The IMF directors said in the report following a periodic review of the Cypriot economy that productivity growth has been weak as a result of “institutional bottlenecks and the slow pace of technology adoption,” adding that the high level of private debt could not be reduced.
The IMF has contributed one billion euros (1.1 billion U.S. dollars) on top of a nine-billion euro assistance package offered by the Eurogroup and carries out periodic surveys of the economy to make sure that Cyprus can repay its sovereign debt, currently standing at about 100 billion euros.
Cyprus’s finance minister has said in a recent speech on the budget that the debt will settle at about 91 percent at the end of 2020.
“Looking ahead, given the significant downside risks, the directors encouraged further steadfast efforts to address crisis legacies by continuing to reduce debt vulnerabilities, improve public spending efficiency, and raise economic growth potential and inclusiveness,” the report said.
The IMF emphasized the importance of steady non-performing loan resolution and sustainable debt workouts.
The directors “highlighted the need for ensuring a well-functioning non-performing loans resolution toolkit, including through implementation of a credible foreclosure framework, along with complementary reforms in the judiciary,” the report said.
Cyprus’s non-performing loans standing at about 10 billion euros or 30 percent of the total bank portfolio remain among the highest in Europe.

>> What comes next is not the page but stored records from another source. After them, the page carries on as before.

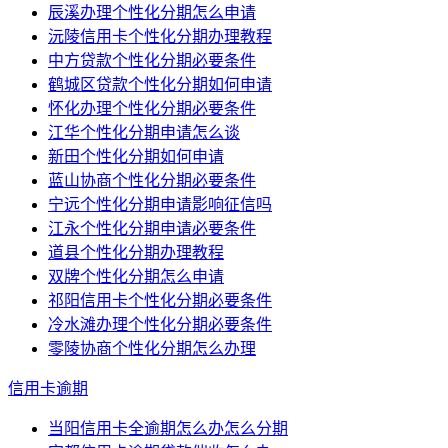
辰溪办理个性化分期怎么申请
沅陵信用卡个性化分期办理教程
中方贷款个性化分期必要条件
鹤城区贷款个性化分期如何申请
怀化办理个性化分期必要条件
江华个性化分期申请怎么谈
新田个性化分期如何申请
蓝山协商个性化分期必要条件
宁远个性化分期申请影响征信吗
江永个性化分期申请必要条件
道县个性化分期办理教程
双牌个性化分期怎么申请
祁阳信用卡个性化分期必要条件
冷水滩办理个性化分期必要条件
零陵协商个性化分期怎么办理
信用卡逾期
当阳信用卡全逾期怎么办怎么分期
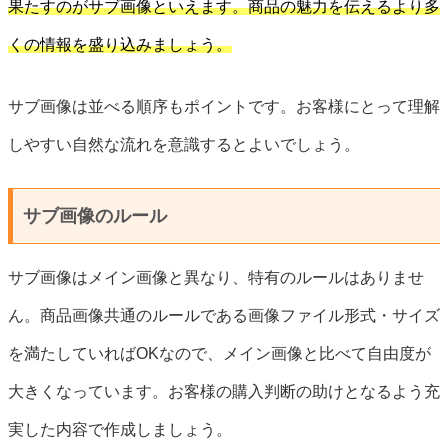
果たすのがサブ画像といえます。商品の魅力を伝えるより多
くの情報を盛り込みましょう。
サブ画像は並べる順序もポイントです。お客様にとって理解
しやすい自然な流れを意識するとよいでしょう。
サブ画像のルール
サブ画像はメイン画像と異なり、特有のルールはありませ
ん。商品画像共通のルールである画像ファイル形式・サイズ
を満たしていればOKなので、メイン画像と比べて自由度が
大きくなっています。お客様の購入判断の助けとなるよう充
実した内容で作成しましょう。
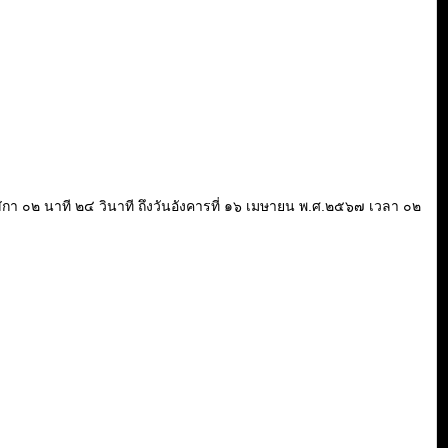
 นาฬิกา ๐๒ นาที ๒๔ วินาที ถึงวันอังคารที่ ๑๖ เมษายน พ.ศ.๒๕๖๗ เวลา ๐๒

A large private sector debt overhang persists, given continued difficulties in debt workouts. Lagging productivity growth and political pressure to unwind key reforms also weigh on the outlook, the IMF said.
However, the IMF acknowledged that Cyprus has achieved a high rate of economic growth after 2013, reaching four percent last year.
It said the economic growth momentum was gradually slowing down to 3.2 percent year-on-year in the first semester of 2019, amid a slowing global economy and Brexit-related uncertainty, which have taken a toll on tourism receipts and service exports.
The Statistical Service of the Republic of Cyprus said on Monday that economic growth in the third quarter of this year reached 3.4 percent.
The IMF directors emphasized that structural reforms are key to raising the country’s medium-term growth potential.
Given low labor productivity growth and challenges to investment and economic efficiency, the directors called for policies to support greater market diversification, competition and technology adoption, the report said.